(How to complete this task)
Beneath this instruction is a listing. Transcribe from it only the stretch from the line with "khỏe, cải thiện" through the line with "Du bist stets daran interessiert, unsere", both end lines included, exactly as written.

(Supplied material)
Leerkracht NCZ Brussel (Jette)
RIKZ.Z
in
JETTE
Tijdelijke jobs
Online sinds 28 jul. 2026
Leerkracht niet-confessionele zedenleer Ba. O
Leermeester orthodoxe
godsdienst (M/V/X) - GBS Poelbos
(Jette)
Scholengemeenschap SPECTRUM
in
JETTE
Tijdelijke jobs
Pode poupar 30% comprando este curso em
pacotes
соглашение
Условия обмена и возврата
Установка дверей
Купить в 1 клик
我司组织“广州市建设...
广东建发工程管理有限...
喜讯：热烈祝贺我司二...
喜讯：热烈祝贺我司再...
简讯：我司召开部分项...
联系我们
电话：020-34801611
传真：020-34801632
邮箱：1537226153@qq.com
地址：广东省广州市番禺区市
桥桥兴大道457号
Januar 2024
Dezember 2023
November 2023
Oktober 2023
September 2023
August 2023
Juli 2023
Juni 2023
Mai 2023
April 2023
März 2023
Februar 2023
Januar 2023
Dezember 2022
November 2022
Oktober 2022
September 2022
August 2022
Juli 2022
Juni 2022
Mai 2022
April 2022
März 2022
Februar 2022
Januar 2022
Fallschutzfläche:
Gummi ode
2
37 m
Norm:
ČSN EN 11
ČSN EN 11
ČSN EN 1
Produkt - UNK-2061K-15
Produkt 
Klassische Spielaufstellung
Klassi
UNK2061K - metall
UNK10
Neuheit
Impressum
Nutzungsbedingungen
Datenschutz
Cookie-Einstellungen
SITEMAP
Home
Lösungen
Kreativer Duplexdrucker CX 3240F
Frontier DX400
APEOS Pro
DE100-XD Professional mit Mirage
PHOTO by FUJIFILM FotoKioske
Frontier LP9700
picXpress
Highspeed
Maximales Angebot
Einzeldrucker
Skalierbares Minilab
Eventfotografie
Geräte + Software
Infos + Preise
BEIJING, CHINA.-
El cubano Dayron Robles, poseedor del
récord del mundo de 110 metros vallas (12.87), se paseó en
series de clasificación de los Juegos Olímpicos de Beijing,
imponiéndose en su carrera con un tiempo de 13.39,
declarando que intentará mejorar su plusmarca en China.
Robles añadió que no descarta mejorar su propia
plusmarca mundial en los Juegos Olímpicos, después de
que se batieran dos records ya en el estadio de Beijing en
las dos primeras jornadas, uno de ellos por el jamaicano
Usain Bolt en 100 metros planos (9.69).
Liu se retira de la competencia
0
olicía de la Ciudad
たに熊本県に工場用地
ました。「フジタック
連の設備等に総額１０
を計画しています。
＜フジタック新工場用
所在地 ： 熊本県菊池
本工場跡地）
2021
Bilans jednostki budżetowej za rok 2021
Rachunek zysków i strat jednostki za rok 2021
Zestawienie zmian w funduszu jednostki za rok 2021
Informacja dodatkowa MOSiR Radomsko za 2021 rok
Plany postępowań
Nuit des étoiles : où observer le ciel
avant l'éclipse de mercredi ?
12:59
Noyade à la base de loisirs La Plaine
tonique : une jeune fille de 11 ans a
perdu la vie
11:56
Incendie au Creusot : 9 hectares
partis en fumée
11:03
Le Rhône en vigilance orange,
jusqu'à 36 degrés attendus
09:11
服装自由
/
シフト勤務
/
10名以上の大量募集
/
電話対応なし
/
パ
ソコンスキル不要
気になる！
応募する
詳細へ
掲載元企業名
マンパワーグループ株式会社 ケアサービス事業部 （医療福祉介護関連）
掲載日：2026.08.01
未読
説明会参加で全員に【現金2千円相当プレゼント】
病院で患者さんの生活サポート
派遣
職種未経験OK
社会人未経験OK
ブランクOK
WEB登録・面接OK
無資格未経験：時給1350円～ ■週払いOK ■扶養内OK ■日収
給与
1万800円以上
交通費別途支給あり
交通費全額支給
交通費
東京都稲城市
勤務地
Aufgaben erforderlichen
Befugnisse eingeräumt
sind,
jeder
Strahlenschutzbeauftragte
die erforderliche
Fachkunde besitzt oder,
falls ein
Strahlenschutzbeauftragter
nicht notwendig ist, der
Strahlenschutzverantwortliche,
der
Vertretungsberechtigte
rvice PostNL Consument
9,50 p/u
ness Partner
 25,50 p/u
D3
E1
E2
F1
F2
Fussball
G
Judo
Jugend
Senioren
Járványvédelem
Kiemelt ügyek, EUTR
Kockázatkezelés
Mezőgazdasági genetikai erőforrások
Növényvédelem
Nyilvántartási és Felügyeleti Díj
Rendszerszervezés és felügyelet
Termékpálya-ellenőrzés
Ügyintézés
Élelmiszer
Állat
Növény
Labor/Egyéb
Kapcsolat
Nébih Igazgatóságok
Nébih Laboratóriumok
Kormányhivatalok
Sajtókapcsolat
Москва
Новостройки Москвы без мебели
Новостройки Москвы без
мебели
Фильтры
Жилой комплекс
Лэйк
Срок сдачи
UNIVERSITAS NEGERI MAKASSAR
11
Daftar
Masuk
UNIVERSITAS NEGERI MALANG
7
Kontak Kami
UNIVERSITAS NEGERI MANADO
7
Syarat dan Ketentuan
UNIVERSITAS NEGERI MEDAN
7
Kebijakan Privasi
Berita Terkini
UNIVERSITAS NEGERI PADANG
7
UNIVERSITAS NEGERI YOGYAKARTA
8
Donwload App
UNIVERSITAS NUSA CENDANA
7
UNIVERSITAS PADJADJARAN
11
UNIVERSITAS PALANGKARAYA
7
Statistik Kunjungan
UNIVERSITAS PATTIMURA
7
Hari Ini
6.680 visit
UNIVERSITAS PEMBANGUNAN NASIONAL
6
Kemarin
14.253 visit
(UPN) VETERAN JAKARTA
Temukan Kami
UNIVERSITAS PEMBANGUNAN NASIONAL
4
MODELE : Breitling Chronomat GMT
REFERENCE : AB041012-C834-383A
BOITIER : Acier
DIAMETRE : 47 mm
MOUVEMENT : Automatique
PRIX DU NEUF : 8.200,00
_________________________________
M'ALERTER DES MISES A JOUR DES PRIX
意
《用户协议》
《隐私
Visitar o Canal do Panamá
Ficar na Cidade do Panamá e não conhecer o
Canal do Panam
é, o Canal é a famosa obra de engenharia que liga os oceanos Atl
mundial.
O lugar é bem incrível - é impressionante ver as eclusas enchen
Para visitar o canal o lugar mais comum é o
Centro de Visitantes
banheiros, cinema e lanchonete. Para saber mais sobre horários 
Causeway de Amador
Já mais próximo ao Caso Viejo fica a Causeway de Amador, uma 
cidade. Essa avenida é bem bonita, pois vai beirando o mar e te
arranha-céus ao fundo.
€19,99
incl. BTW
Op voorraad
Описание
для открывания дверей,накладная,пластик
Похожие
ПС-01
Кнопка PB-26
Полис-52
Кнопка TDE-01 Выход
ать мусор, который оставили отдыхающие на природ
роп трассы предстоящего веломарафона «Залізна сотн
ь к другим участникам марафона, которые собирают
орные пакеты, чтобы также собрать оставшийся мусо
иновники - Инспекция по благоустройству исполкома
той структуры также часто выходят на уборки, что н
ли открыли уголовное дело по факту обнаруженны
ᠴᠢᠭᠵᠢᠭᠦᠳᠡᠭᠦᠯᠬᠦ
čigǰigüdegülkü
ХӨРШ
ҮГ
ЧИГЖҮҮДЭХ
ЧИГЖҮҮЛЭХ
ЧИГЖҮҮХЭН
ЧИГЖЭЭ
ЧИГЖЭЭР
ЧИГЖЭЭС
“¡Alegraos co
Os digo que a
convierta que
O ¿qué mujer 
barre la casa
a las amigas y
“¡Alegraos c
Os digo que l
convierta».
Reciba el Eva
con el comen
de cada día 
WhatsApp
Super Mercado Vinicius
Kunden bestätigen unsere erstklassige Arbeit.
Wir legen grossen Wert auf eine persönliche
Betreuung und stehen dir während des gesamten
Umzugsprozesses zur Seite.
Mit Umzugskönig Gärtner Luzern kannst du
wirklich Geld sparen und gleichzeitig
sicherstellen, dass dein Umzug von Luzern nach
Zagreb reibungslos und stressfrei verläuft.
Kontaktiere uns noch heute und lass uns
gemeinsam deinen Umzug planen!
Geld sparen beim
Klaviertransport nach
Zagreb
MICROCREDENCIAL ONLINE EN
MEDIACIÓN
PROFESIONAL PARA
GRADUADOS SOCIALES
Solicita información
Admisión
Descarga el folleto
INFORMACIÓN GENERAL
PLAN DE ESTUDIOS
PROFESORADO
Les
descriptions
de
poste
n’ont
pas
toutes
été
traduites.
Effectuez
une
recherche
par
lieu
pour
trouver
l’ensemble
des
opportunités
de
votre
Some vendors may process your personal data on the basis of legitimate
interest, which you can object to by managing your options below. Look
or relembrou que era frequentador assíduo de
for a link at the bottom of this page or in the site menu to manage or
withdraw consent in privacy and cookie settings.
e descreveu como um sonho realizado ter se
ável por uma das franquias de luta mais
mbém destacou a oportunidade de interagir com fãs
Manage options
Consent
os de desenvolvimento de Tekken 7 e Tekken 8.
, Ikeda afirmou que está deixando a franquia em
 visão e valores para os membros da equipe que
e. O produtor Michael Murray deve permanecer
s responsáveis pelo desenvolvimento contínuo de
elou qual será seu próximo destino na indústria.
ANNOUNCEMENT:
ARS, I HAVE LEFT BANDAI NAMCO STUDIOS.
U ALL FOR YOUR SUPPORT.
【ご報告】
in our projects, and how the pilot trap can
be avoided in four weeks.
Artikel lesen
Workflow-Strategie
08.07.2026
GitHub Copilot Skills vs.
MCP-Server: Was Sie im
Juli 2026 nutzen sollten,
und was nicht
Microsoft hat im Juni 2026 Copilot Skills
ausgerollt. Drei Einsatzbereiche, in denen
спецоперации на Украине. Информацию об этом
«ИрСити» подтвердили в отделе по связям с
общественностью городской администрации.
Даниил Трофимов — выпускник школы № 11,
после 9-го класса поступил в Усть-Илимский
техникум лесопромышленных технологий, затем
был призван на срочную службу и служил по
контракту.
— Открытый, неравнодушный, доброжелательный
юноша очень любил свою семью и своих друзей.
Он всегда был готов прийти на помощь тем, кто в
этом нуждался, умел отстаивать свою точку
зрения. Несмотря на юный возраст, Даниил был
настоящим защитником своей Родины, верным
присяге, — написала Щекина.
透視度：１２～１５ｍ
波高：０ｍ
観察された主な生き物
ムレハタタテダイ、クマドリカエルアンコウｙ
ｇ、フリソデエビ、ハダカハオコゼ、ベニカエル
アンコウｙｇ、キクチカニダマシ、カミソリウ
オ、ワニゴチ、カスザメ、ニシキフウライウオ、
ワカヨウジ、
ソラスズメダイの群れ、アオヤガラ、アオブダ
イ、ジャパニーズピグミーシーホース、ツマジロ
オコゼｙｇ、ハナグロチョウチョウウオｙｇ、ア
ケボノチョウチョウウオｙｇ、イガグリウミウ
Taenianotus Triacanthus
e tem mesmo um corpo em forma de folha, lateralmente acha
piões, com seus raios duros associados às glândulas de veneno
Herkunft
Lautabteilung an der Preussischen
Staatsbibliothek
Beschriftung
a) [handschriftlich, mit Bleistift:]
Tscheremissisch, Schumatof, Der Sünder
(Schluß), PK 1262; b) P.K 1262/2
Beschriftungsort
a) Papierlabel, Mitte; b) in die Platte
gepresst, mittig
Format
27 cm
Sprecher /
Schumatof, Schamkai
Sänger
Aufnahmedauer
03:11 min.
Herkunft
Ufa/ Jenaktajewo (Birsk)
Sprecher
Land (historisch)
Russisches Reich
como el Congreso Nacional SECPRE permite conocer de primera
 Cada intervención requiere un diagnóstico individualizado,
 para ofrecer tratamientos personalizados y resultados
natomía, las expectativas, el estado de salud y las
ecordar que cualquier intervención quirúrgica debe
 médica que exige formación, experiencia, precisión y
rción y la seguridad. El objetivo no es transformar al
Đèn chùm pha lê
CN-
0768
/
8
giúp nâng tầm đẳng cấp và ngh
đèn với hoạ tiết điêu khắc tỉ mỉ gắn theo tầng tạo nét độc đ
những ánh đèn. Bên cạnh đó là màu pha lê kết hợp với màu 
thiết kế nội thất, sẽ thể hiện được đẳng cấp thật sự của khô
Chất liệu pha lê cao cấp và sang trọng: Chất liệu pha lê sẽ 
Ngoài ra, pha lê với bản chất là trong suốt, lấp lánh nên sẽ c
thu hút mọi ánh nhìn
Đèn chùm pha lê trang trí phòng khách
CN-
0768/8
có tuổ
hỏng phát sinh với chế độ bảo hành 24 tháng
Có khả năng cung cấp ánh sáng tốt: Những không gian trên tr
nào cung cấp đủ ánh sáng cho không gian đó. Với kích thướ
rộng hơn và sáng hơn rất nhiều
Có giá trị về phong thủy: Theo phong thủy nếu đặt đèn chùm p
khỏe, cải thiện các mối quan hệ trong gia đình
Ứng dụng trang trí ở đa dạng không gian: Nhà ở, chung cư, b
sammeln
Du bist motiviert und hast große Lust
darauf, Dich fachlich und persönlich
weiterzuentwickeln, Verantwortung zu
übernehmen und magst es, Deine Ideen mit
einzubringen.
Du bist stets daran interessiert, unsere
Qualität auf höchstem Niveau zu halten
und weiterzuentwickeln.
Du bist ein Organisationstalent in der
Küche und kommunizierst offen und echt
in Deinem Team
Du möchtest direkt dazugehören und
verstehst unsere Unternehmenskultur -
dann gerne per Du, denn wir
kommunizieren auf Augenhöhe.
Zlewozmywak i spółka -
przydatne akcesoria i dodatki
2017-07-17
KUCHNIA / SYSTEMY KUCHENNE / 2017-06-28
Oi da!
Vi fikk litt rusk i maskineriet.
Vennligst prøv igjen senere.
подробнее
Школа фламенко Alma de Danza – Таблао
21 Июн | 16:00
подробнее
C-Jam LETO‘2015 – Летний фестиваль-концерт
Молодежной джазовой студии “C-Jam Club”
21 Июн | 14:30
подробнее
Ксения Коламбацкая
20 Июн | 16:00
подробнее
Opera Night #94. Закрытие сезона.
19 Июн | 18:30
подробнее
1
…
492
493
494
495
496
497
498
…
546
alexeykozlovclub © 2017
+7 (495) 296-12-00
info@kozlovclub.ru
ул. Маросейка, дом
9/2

(Output for this exercise)
khỏe, cải thiện các mối quan hệ trong gia đình
Ứng dụng trang trí ở đa dạng không gian: Nhà ở, chung cư, b
sammeln
Du bist motiviert und hast große Lust
darauf, Dich fachlich und persönlich
weiterzuentwickeln, Verantwortung zu
übernehmen und magst es, Deine Ideen mit
einzubringen.
Du bist stets daran interessiert, unsere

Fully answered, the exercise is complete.